Techniques of pancreas transplantation

Introduction

Diabetes mellitus is associated with extensive morbidity and mortality and represents a significant medical, financial, and emotional burden on society. Long-term diabetes mellitus is frequently associated with cardiovascular, cerebrovascular, peripheral vascular, neurologic, renal, and ophthalmologic complications. Diabetes remains the leading cause of renal failure (44% of new cases every year) and increases the risk of mortality in uremic patients. Despite marked improvements in the medical management, poor glycemic control, hypoglycemic unawareness, and secondary complications of diabetes remain common. Pancreas transplantation not only results in insulin independence but also potentially slows down progression of or reverses some of the secondary complications of diabetes. Pancreas transplantation is currently only offered to select diabetic patients who meet the strict qualifying criteria. In this chapter we present a brief history, indications and types of transplants, donor selection, recipient evaluation, surgical techniques and complications, immunosuppression, and outcomes.

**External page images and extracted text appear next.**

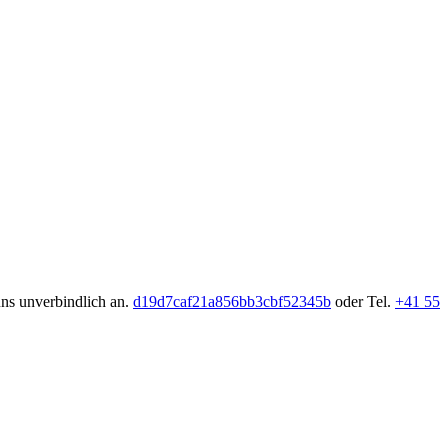
uns unverbindlich an.
d19d7caf21a856bb3cbf52345b
oder Tel.
+41 55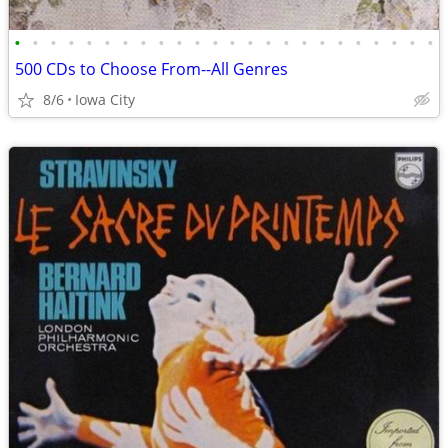
•
•
•
•
•
•
•
•
•
•
•
•
•
•
•
•
•
•
•
•
•
•
•
•
500 CDs to Choose From--All Genres
8/6
Iowa City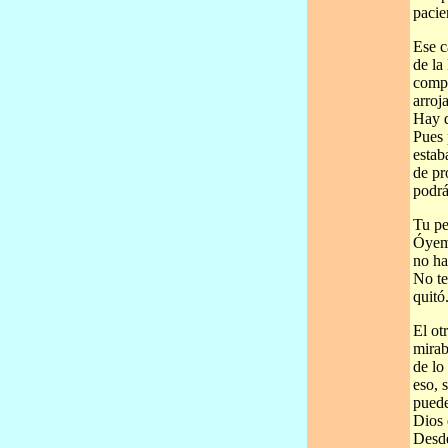
pacie
Ese c
de la
compl
arroj
Hay d
Pues 
estab
de pr
podrá
Tu pe
Óyeme
no ha
No te
quitó
El ot
mirab
de lo
eso, 
puede
Dios 
Desde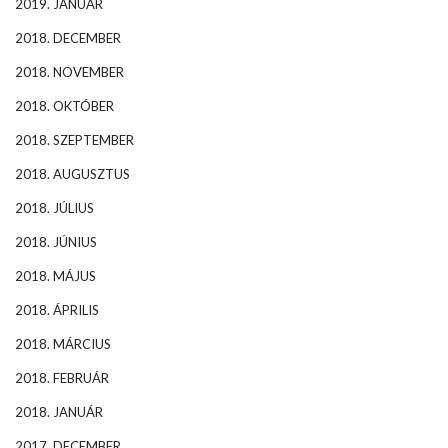
2019. JANUÁR
2018. DECEMBER
2018. NOVEMBER
2018. OKTÓBER
2018. SZEPTEMBER
2018. AUGUSZTUS
2018. JÚLIUS
2018. JÚNIUS
2018. MÁJUS
2018. ÁPRILIS
2018. MÁRCIUS
2018. FEBRUÁR
2018. JANUÁR
2017. DECEMBER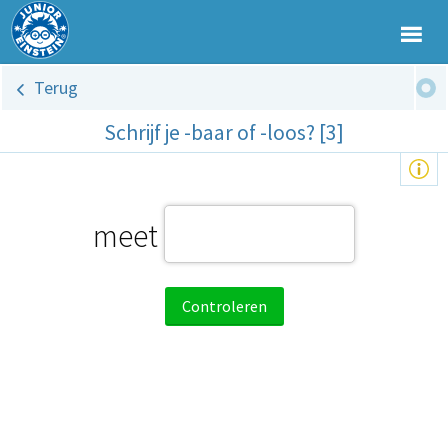
Terug
Schrijf je -baar of -loos? [3]
meet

History of pancreas transplantation (also see Chapter 112 )

In 1922 the team of Banting, Best, and Collip successfully used pancreatic extracts in the treatment of diabetes mellitus; the purified substance was called insulin. Four decades later, in 1966, William Kelly and Richard Lillehei performed the first human simultaneous pancreas and kidney transplantation at The University of Minnesota. The pancreas allograft included the distal segment with ligation of the pancreatic duct and was placed in the left lower quadrant with the kidney on the right. The entire celiac axis was included and the superior mesenteric vein and portal vein were used as a bypass from the external to common iliac veins in order to improve venous flow. The patient immediately became independent of insulin and dialysis but died after 2 months due to sepsis and rejection. By 1969 the same team reported on their subsequent series of 13 grafts. This series included the whole pancreas placed again in the left lower quadrant with celiac arterial inflow and portal venous outflow into the left iliac vein. In the first few transplants, the exocrine secretions were exteriorized via a duodenostomy. Subsequently, the graft duodenum was anastomosed to the recipient jejunum. In this early era, David Sutherland and the team from Minnesota also performed the first successful living donor partial pancreas transplantation, which was also the first successful extrarenal living donor organ transplant.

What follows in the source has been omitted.